══ Source data

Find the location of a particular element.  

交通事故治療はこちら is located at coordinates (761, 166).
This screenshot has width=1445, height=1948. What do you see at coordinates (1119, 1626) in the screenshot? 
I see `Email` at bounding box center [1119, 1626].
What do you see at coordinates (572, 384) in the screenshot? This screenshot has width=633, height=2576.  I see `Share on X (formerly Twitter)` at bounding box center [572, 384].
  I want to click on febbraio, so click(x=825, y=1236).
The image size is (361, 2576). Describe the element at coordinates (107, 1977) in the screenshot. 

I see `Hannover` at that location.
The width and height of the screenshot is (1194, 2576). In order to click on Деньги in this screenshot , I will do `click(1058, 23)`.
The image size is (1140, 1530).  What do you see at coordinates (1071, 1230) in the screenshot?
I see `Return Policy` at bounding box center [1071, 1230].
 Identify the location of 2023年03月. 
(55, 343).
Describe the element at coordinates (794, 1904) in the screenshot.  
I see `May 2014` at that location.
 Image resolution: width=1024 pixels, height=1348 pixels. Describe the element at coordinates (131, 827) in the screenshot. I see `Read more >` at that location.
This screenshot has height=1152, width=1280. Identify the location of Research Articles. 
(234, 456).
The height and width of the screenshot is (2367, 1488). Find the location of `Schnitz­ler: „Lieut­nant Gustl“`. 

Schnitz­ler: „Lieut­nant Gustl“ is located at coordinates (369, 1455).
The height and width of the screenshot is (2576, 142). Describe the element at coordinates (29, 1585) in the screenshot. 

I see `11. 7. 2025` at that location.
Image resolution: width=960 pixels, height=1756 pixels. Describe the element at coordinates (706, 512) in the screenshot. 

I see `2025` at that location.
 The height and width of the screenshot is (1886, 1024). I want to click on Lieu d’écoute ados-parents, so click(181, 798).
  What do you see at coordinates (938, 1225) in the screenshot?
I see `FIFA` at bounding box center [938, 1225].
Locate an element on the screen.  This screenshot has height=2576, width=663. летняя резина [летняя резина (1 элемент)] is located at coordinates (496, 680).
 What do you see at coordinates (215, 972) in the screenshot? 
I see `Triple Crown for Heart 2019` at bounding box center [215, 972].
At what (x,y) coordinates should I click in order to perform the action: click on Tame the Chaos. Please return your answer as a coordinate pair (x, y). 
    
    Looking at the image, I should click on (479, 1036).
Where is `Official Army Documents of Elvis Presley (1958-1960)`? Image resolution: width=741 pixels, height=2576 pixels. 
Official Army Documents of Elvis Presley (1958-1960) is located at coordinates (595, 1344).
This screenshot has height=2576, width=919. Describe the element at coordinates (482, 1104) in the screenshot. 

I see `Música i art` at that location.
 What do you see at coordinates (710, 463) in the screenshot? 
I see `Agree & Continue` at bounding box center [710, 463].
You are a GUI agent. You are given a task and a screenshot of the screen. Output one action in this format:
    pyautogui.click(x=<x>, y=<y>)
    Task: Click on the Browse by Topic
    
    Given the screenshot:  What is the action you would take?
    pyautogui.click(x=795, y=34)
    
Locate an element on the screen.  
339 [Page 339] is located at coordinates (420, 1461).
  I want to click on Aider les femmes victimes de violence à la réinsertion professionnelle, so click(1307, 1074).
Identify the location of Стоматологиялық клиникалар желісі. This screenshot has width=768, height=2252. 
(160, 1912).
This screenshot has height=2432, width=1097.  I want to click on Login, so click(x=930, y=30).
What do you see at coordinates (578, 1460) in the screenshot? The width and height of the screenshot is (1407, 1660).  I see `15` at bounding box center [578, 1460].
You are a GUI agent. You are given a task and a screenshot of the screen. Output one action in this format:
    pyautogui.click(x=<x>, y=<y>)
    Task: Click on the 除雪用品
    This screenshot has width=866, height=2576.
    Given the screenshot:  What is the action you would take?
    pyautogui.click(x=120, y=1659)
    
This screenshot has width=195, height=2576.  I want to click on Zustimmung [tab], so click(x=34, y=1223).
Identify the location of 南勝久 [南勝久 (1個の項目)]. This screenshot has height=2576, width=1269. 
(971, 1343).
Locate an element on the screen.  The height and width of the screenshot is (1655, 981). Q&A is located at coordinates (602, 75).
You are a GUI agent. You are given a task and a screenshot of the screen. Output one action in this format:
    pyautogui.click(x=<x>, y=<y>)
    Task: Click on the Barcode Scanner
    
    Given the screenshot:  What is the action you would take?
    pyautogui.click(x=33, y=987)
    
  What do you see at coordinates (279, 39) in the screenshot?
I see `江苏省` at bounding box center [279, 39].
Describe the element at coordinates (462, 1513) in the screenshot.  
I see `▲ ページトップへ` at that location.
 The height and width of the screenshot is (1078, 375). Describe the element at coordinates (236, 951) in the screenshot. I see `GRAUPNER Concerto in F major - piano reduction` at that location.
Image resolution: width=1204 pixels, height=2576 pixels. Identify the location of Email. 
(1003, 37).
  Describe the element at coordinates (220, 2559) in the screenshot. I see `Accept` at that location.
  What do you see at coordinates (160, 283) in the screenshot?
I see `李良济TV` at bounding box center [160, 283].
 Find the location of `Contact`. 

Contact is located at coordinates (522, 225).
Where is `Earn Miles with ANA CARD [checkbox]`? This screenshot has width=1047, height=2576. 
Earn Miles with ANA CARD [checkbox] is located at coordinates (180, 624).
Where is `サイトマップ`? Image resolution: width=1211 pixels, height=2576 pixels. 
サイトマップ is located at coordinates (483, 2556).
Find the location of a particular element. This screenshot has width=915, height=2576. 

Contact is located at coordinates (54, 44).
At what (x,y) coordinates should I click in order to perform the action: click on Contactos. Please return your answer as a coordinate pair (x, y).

════

## [Problem to work on]
Repeat every record, keeping each word and mark exactly as it is.

## [Response]
Find the location of a particular element.  

交通事故治療はこちら is located at coordinates (761, 166).
This screenshot has width=1445, height=1948. What do you see at coordinates (1119, 1626) in the screenshot? 
I see `Email` at bounding box center [1119, 1626].
What do you see at coordinates (572, 384) in the screenshot? This screenshot has width=633, height=2576.  I see `Share on X (formerly Twitter)` at bounding box center [572, 384].
  I want to click on febbraio, so click(x=825, y=1236).
The image size is (361, 2576). Describe the element at coordinates (107, 1977) in the screenshot. 

I see `Hannover` at that location.
The width and height of the screenshot is (1194, 2576). In order to click on Деньги in this screenshot , I will do `click(1058, 23)`.
The image size is (1140, 1530).  What do you see at coordinates (1071, 1230) in the screenshot?
I see `Return Policy` at bounding box center [1071, 1230].
 Identify the location of 2023年03月. 
(55, 343).
Describe the element at coordinates (794, 1904) in the screenshot.  
I see `May 2014` at that location.
 Image resolution: width=1024 pixels, height=1348 pixels. Describe the element at coordinates (131, 827) in the screenshot. I see `Read more >` at that location.
This screenshot has height=1152, width=1280. Identify the location of Research Articles. 
(234, 456).
The height and width of the screenshot is (2367, 1488). Find the location of `Schnitz­ler: „Lieut­nant Gustl“`. 

Schnitz­ler: „Lieut­nant Gustl“ is located at coordinates (369, 1455).
The height and width of the screenshot is (2576, 142). Describe the element at coordinates (29, 1585) in the screenshot. 

I see `11. 7. 2025` at that location.
Image resolution: width=960 pixels, height=1756 pixels. Describe the element at coordinates (706, 512) in the screenshot. 

I see `2025` at that location.
 The height and width of the screenshot is (1886, 1024). I want to click on Lieu d’écoute ados-parents, so click(181, 798).
  What do you see at coordinates (938, 1225) in the screenshot?
I see `FIFA` at bounding box center [938, 1225].
Locate an element on the screen.  This screenshot has height=2576, width=663. летняя резина [летняя резина (1 элемент)] is located at coordinates (496, 680).
 What do you see at coordinates (215, 972) in the screenshot? 
I see `Triple Crown for Heart 2019` at bounding box center [215, 972].
At what (x,y) coordinates should I click in order to perform the action: click on Tame the Chaos. Please return your answer as a coordinate pair (x, y). 
    
    Looking at the image, I should click on (479, 1036).
Where is `Official Army Documents of Elvis Presley (1958-1960)`? Image resolution: width=741 pixels, height=2576 pixels. 
Official Army Documents of Elvis Presley (1958-1960) is located at coordinates (595, 1344).
This screenshot has height=2576, width=919. Describe the element at coordinates (482, 1104) in the screenshot. 

I see `Música i art` at that location.
 What do you see at coordinates (710, 463) in the screenshot? 
I see `Agree & Continue` at bounding box center [710, 463].
You are a GUI agent. You are given a task and a screenshot of the screen. Output one action in this format:
    pyautogui.click(x=<x>, y=<y>)
    Task: Click on the Browse by Topic
    
    Given the screenshot:  What is the action you would take?
    pyautogui.click(x=795, y=34)
    
Locate an element on the screen.  
339 [Page 339] is located at coordinates (420, 1461).
  I want to click on Aider les femmes victimes de violence à la réinsertion professionnelle, so click(1307, 1074).
Identify the location of Стоматологиялық клиникалар желісі. This screenshot has width=768, height=2252. 
(160, 1912).
This screenshot has height=2432, width=1097.  I want to click on Login, so click(x=930, y=30).
What do you see at coordinates (578, 1460) in the screenshot? The width and height of the screenshot is (1407, 1660).  I see `15` at bounding box center [578, 1460].
You are a GUI agent. You are given a task and a screenshot of the screen. Output one action in this format:
    pyautogui.click(x=<x>, y=<y>)
    Task: Click on the 除雪用品
    This screenshot has width=866, height=2576.
    Given the screenshot:  What is the action you would take?
    pyautogui.click(x=120, y=1659)
    
This screenshot has width=195, height=2576.  I want to click on Zustimmung [tab], so click(x=34, y=1223).
Identify the location of 南勝久 [南勝久 (1個の項目)]. This screenshot has height=2576, width=1269. 
(971, 1343).
Locate an element on the screen.  The height and width of the screenshot is (1655, 981). Q&A is located at coordinates (602, 75).
You are a GUI agent. You are given a task and a screenshot of the screen. Output one action in this format:
    pyautogui.click(x=<x>, y=<y>)
    Task: Click on the Barcode Scanner
    
    Given the screenshot:  What is the action you would take?
    pyautogui.click(x=33, y=987)
    
  What do you see at coordinates (279, 39) in the screenshot?
I see `江苏省` at bounding box center [279, 39].
Describe the element at coordinates (462, 1513) in the screenshot.  
I see `▲ ページトップへ` at that location.
 The height and width of the screenshot is (1078, 375). Describe the element at coordinates (236, 951) in the screenshot. I see `GRAUPNER Concerto in F major - piano reduction` at that location.
Image resolution: width=1204 pixels, height=2576 pixels. Identify the location of Email. 
(1003, 37).
  Describe the element at coordinates (220, 2559) in the screenshot. I see `Accept` at that location.
  What do you see at coordinates (160, 283) in the screenshot?
I see `李良济TV` at bounding box center [160, 283].
 Find the location of `Contact`. 

Contact is located at coordinates (522, 225).
Where is `Earn Miles with ANA CARD [checkbox]`? This screenshot has width=1047, height=2576. 
Earn Miles with ANA CARD [checkbox] is located at coordinates (180, 624).
Where is `サイトマップ`? Image resolution: width=1211 pixels, height=2576 pixels. 
サイトマップ is located at coordinates (483, 2556).
Find the location of a particular element. This screenshot has width=915, height=2576. 

Contact is located at coordinates (54, 44).
At what (x,y) coordinates should I click in order to perform the action: click on Contactos. Please return your answer as a coordinate pair (x, y).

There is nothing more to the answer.